Jon Husted said that the courts already had decided this issue, and that only the state has the authority to regulate oil and gas activity in Ohio.

By Laura Arenschield

Residents of three counties won't be voting this November on whether to allow fracking, based on a ruling Thursday by Ohio Secretary of State Jon Husted.

In a letter to the boards of elections in Athens, Fulton and Medina counties, Husted said that the courts already had decided this issue, and that only the state has the authority to regulate oil and gas activity in Ohio.

All three counties had planned to have questions on their ballots this November asking residents whether to amend their county charters to ban fracking inside their borders.

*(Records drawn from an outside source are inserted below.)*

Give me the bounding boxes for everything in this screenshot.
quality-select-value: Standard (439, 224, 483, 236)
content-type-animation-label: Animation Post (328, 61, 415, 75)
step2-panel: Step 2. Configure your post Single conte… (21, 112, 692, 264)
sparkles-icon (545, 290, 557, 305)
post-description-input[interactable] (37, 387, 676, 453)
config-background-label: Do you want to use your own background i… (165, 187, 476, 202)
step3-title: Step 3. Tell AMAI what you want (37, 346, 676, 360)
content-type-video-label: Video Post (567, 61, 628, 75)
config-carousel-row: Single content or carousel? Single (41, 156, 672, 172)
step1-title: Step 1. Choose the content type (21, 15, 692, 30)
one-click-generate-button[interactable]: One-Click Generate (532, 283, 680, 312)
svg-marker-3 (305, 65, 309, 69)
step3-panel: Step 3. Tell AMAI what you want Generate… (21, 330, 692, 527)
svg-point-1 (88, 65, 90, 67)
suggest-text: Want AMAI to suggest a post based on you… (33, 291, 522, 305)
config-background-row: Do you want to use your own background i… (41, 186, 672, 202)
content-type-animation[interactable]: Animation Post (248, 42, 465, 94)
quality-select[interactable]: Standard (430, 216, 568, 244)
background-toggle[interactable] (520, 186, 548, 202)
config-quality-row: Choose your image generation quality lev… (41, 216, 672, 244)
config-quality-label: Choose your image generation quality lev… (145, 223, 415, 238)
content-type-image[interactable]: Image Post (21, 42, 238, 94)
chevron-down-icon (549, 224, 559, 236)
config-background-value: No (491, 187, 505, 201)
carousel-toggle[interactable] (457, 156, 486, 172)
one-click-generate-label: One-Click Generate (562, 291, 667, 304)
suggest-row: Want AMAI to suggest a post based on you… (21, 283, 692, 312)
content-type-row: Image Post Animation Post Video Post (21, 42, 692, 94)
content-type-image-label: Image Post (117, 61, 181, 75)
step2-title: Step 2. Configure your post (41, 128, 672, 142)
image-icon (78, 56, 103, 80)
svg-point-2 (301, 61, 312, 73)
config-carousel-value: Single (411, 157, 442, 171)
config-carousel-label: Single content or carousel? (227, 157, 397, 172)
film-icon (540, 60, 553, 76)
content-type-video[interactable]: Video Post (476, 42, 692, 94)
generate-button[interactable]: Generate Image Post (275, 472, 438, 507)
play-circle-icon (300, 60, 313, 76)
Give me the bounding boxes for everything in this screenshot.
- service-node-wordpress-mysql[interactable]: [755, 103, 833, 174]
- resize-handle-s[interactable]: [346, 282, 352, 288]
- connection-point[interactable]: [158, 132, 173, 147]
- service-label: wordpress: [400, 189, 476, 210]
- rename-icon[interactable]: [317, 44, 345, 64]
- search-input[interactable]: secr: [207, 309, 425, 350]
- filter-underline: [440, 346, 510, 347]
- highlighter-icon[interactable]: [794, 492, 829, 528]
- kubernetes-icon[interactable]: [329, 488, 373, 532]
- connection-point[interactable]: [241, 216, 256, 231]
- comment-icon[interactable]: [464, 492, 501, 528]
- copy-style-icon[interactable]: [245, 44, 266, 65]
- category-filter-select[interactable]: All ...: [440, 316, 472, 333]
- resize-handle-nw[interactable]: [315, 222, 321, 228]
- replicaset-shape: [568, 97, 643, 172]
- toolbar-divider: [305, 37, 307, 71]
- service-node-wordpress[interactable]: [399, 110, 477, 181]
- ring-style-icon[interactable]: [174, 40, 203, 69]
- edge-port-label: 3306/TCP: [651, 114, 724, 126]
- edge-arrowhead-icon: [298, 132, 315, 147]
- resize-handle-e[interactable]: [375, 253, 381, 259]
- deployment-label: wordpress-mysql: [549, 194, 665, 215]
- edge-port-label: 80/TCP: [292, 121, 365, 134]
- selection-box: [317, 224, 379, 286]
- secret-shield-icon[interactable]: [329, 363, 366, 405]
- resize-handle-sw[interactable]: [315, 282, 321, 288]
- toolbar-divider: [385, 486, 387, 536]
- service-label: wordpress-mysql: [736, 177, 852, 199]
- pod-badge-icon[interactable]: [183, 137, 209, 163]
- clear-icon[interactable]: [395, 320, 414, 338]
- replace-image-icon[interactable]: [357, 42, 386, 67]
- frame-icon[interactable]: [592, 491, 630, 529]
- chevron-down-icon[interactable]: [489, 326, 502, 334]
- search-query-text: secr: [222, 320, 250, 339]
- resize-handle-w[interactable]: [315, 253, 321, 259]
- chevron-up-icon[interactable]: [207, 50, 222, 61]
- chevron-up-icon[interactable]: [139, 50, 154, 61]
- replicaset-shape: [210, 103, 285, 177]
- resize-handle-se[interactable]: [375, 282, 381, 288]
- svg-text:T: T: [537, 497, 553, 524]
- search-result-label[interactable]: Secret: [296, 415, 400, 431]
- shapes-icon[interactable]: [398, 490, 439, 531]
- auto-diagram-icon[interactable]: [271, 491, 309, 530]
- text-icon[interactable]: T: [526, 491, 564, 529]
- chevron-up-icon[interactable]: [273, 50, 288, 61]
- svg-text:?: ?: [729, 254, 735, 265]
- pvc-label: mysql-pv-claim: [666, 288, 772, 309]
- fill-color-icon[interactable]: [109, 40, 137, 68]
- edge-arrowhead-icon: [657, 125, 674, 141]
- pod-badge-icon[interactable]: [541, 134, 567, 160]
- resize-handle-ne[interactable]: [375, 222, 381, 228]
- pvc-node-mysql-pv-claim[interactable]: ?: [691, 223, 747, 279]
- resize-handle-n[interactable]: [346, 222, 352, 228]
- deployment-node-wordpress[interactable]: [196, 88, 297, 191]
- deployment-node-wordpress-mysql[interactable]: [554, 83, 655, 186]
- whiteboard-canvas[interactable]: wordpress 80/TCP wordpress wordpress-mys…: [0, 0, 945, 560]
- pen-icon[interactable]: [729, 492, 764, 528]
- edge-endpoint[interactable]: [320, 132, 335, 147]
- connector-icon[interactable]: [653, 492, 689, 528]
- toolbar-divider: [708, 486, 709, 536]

The secretary of state's office received protests against those petitions, Husted said in his letter, which prompted him to rule on whether the measures could be allowed on the ballots.

Joanne Prisley, who asked Husted's office to review whether the Athens County measure was legal, said she did not believe a charter amendment was a good government decision.

"We don't want our water supply to be tainted, but they were trying to put a non-fracking law into charter government. You don't do it that way," Prisley said. "It would change the authority of the county commissioners."

Tish O'Dell, a Broadview Heights resident and Ohio organizer with the Community Environmental Legal Defense Fund -- the organization behind the 160-some bans that have passed in the United States -- said Husted's decision is disheartening.

"If one secretary of state, who is obviously representing the best interests of the oil and gas industry, can keep the people's attempt to alter and reform their government off the ballot, then exactly how are people ever supposed to alter their government?" O'Dell said.

Such charter amendments have become a tool for groups worried about fracking's environmental or health repercussions to keep oil and gas activity out of their localities.

A group in Columbus had pushed for a similar measure, collecting 13,461 signatures, but the Columbus City Council voted in July that not enough were valid for the measure to be on the November ballot.

Similar bills have passed in Athens city, Broadview Heights in Cuyahoga County and Oberlin in Lorain County.

Two oil and gas companies sued Broadview Heights over the bill of rights that passed there in 2012, and in March, a Cuyahoga County Common Pleas Court judge ruled that only the state Department of Natural Resources can say where oil and gas wells can go.

People who have pushed for such ballot measures primarily say they don't trust the state to keep them safe from fracking, a process by which drillers use water, sand and chemicals to fracture -- " frack" -- shale deep underground to free oil and gas trapped there.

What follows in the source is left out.